**Task directions:**
Write out all of the entries below word for word.

————

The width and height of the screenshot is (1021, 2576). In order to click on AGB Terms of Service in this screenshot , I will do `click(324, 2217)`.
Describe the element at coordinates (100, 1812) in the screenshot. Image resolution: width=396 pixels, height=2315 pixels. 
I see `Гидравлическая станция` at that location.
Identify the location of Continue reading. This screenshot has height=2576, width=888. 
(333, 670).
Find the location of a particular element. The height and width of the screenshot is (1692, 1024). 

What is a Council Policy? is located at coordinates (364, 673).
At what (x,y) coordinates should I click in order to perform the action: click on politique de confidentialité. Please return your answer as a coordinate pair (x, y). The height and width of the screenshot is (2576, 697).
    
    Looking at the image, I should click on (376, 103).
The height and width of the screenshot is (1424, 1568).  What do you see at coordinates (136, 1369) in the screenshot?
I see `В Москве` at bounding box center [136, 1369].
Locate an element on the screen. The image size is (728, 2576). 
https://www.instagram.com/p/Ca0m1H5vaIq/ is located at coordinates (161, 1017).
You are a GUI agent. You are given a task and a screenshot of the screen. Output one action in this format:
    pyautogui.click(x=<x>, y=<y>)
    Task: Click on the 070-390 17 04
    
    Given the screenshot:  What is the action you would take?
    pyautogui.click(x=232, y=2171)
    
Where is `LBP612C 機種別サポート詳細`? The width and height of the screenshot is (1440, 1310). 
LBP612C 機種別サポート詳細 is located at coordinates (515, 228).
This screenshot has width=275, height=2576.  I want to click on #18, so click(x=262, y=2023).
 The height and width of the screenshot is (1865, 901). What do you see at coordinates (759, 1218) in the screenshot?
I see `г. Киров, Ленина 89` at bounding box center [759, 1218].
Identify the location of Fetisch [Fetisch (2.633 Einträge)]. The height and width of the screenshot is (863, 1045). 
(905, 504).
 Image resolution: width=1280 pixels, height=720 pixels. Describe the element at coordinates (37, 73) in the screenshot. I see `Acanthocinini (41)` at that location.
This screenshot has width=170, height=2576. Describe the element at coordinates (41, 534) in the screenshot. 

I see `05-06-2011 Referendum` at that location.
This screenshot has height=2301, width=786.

————

**Worked solution:**
The width and height of the screenshot is (1021, 2576). In order to click on AGB Terms of Service in this screenshot , I will do `click(324, 2217)`.
Describe the element at coordinates (100, 1812) in the screenshot. Image resolution: width=396 pixels, height=2315 pixels. 
I see `Гидравлическая станция` at that location.
Identify the location of Continue reading. This screenshot has height=2576, width=888. 
(333, 670).
Find the location of a particular element. The height and width of the screenshot is (1692, 1024). 

What is a Council Policy? is located at coordinates (364, 673).
At what (x,y) coordinates should I click in order to perform the action: click on politique de confidentialité. Please return your answer as a coordinate pair (x, y). The height and width of the screenshot is (2576, 697).
    
    Looking at the image, I should click on (376, 103).
The height and width of the screenshot is (1424, 1568).  What do you see at coordinates (136, 1369) in the screenshot?
I see `В Москве` at bounding box center [136, 1369].
Locate an element on the screen. The image size is (728, 2576). 
https://www.instagram.com/p/Ca0m1H5vaIq/ is located at coordinates (161, 1017).
You are a GUI agent. You are given a task and a screenshot of the screen. Output one action in this format:
    pyautogui.click(x=<x>, y=<y>)
    Task: Click on the 070-390 17 04
    
    Given the screenshot:  What is the action you would take?
    pyautogui.click(x=232, y=2171)
    
Where is `LBP612C 機種別サポート詳細`? The width and height of the screenshot is (1440, 1310). 
LBP612C 機種別サポート詳細 is located at coordinates (515, 228).
This screenshot has width=275, height=2576.  I want to click on #18, so click(x=262, y=2023).
 The height and width of the screenshot is (1865, 901). What do you see at coordinates (759, 1218) in the screenshot?
I see `г. Киров, Ленина 89` at bounding box center [759, 1218].
Identify the location of Fetisch [Fetisch (2.633 Einträge)]. The height and width of the screenshot is (863, 1045). 
(905, 504).
 Image resolution: width=1280 pixels, height=720 pixels. Describe the element at coordinates (37, 73) in the screenshot. I see `Acanthocinini (41)` at that location.
This screenshot has width=170, height=2576. Describe the element at coordinates (41, 534) in the screenshot. 

I see `05-06-2011 Referendum` at that location.
This screenshot has height=2301, width=786.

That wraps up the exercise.